Facile synthesis of hollow Co3O4-embedded carbon/reduced graphene oxides nanocomposites for use as efficient electrocatalysts in oxygen evolution reaction

Abstract The development of non-noble-metal electrocatalysts that are both efficient and stable is of upmost important for the oxygen evolution reaction (OER) in renewable-energy technologies. In this study, cobalt-based zeolitic imidazolate frameworks wrapped by graphene oxide-water (denoted as ZIF-67/GO-W) were successfully prepared by a simple precipitate reaction using water as solvent.
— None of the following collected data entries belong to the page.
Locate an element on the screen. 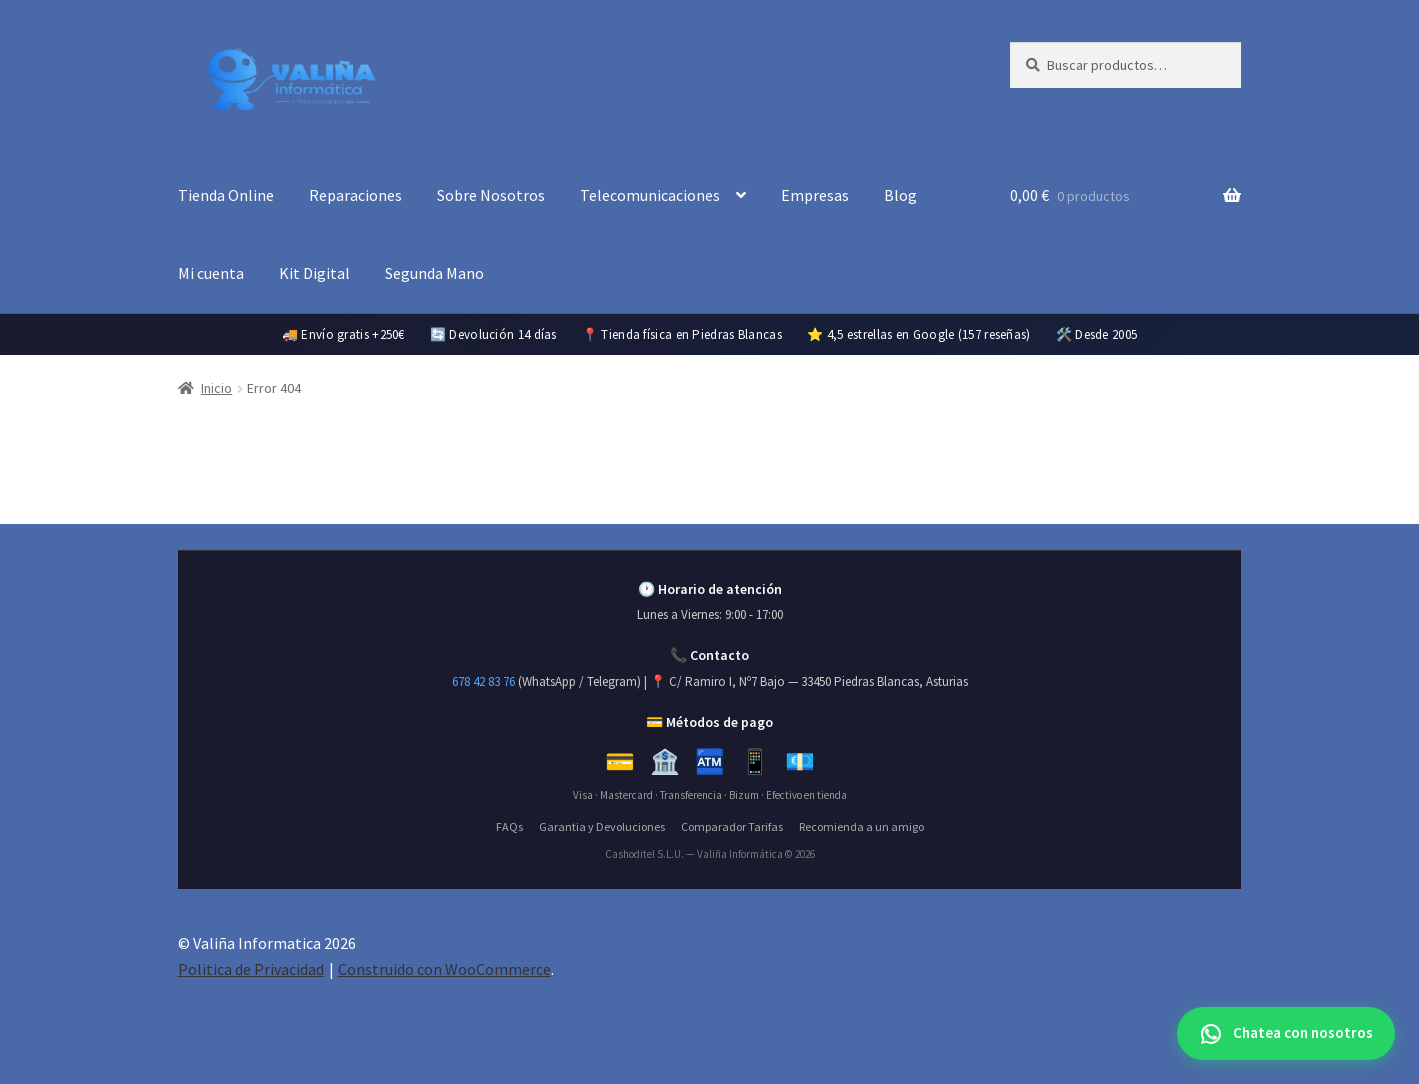 This screenshot has width=1419, height=1084. Recomienda a un amigo is located at coordinates (861, 826).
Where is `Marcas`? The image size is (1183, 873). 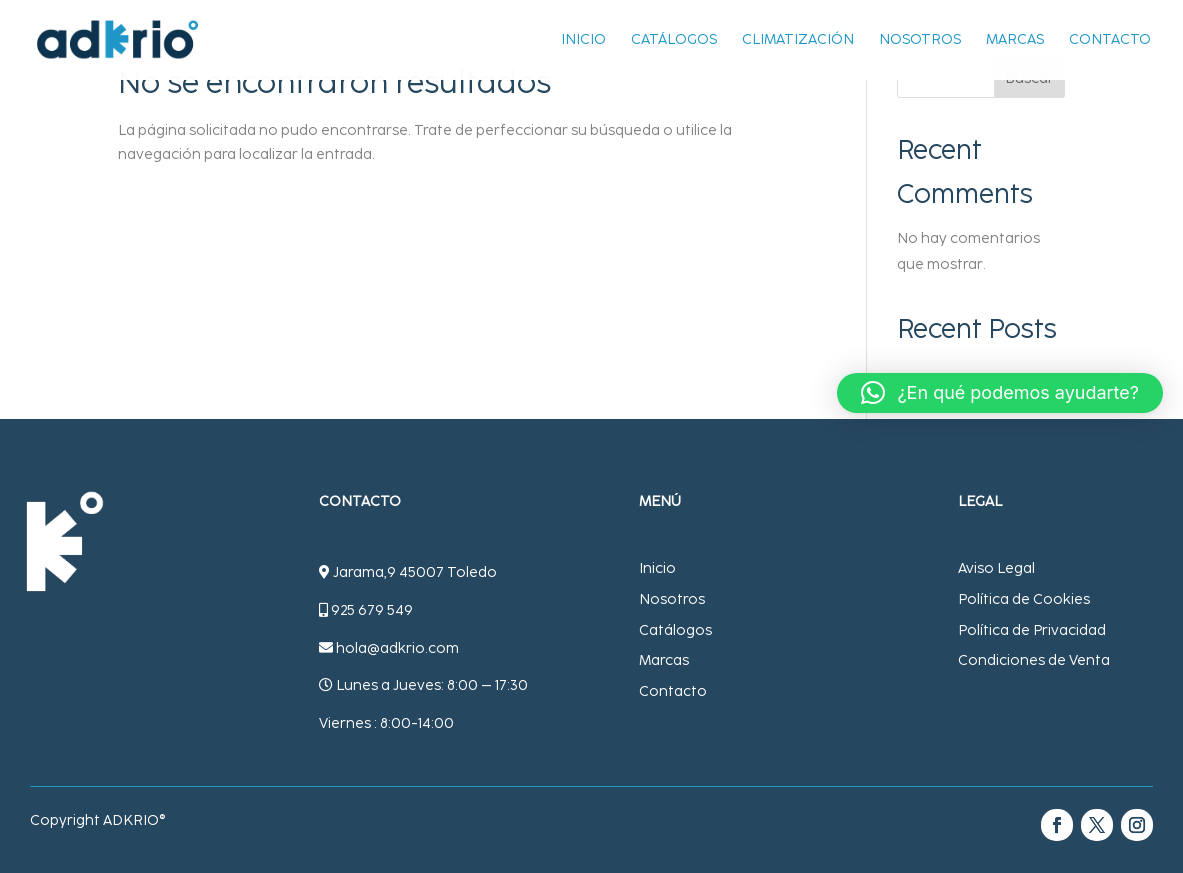 Marcas is located at coordinates (1015, 41).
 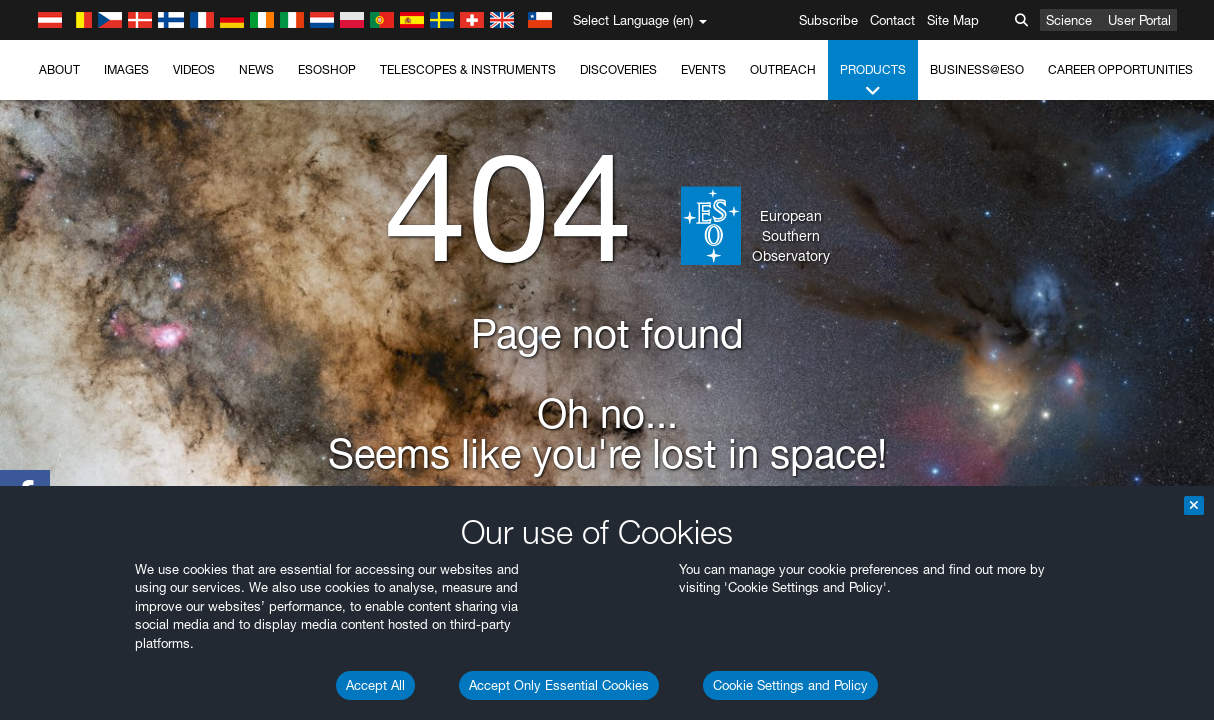 I want to click on Subscribe, so click(x=828, y=20).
Due to the high dispersion of GO in aqueous solution, the synthesis of ZIF-67/GO-W enabled a smaller particle size of ZIF-67 to be attained, also resulted in a more homogeneous distribution between ZIF-67 and GO. Furthermore, a novel hybrid nanostructure comprised of hollow Co 3 O 4 -embedded carbon/reduced graphene oxides (Co 3 O 4 C/rGO-W) is achieved through a facile synthetic route involving the calcination-oxidation of ZIF-67/GO-W. The resulting nanocomposites were found to combine the high conductivity of graphene, the promising catalytic properties of the hollow Co 3 O 4 nanoparticles and a homogeneous distribution of the ZIF-67/GO-W precursor. Enhanced OER activity and improved stability was therefore realized. The hollow Co 3 O 4 C/rGO-W was found to exhibit a low overpotential (382 mV) and a low tafel slope (62 mV dec −1 ) in 0.1 M KOH, rendering them comparable to the commercial RuO 2 catalyst and an improvement to Co 3 O 4 nanoparticles. This work presents an alternative strategy for the development of uniformly distributed ZIF-67/GO-W using water as solvent and suggests hollow Co 3 O 4 C/rGO-W as potential electrocatalysts for the OER in energy-related applications.